Under the direct orders of General George Washington, Bissell posed as a deserter in the city of New York from August 14, 1781, to September 29, 1782. He realized that to get the information Washington needed, he would have to join the British Army: for 13 months, he served in the British Infantry Corps led by Benedict Arnold. Bissell memorized everything he was able to find out and then made his way back to friendly lines where he was placed under arrest until Washington corroborated his story. Sergeant Bissell was able to furnish valuable information including detailed maps he drew of the enemy's positions. He was to become the last recipient of the Badge of Military Merit in June 1783. Washington is given credit for designing the Purple Heart, but the design originated from an incident of Bissell's. While at a ball with his future wife and Washington, as Bissell was dancing with his wife, he stepped on her purple dress and ripped a piece off. He took the piece of fabric and folded into a heart and told his wife to hold onto it. When Washington learned of this, it inspired the idea to make the Purple Heart. This was published in a book that follows multiple families that are documented past the 1400s, one of which includes the Bissells. The award was lost in a house fire in 1813.

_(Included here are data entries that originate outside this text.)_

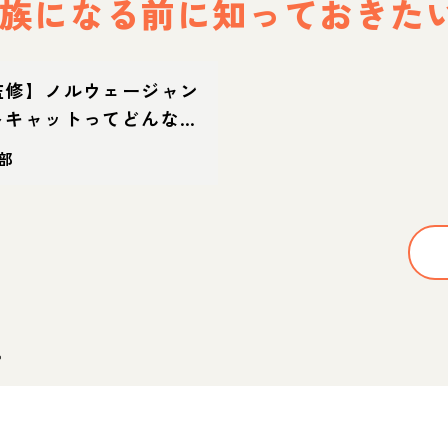
族になる前に
知っておきた
監修】ノルウェージャン
トキャットってどんな
・体重・寿命の特徴・迎
部
。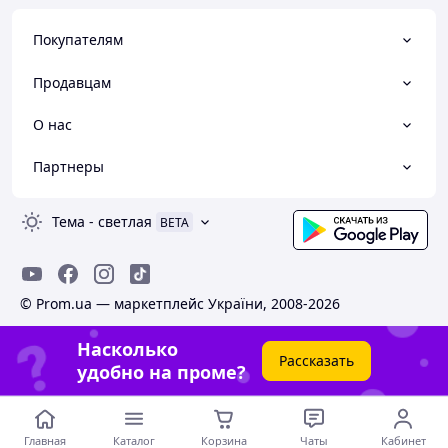
Покупателям
Продавцам
О нас
Партнеры
Тема
-
светлая
BETA
© Prom.ua — маркетплейс України, 2008-2026
Насколько
Рассказать
удобно на проме?
Главная
Каталог
Корзина
Чаты
Кабинет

== After the Revolutionary War ==
During the Quasi War with France, Bissell served in the US Army. He was commissioned a First Lieutenant in the 16th Infantry Regiment on March 3, 1799, and was discharged on June 15, 1800.

Bissell died in 1824 in Richmond, New York, where he is buried in Allens Hill Cemetery. His tombstone is inscribed, "In memory of Daniel Bissell, Who died August 21st, 1824, Aged 70 Years, He had the confidence of Washington and served under him."

He likely was a relation of the Revolutionary War vet and War of 1812 general, Daniel Bissell.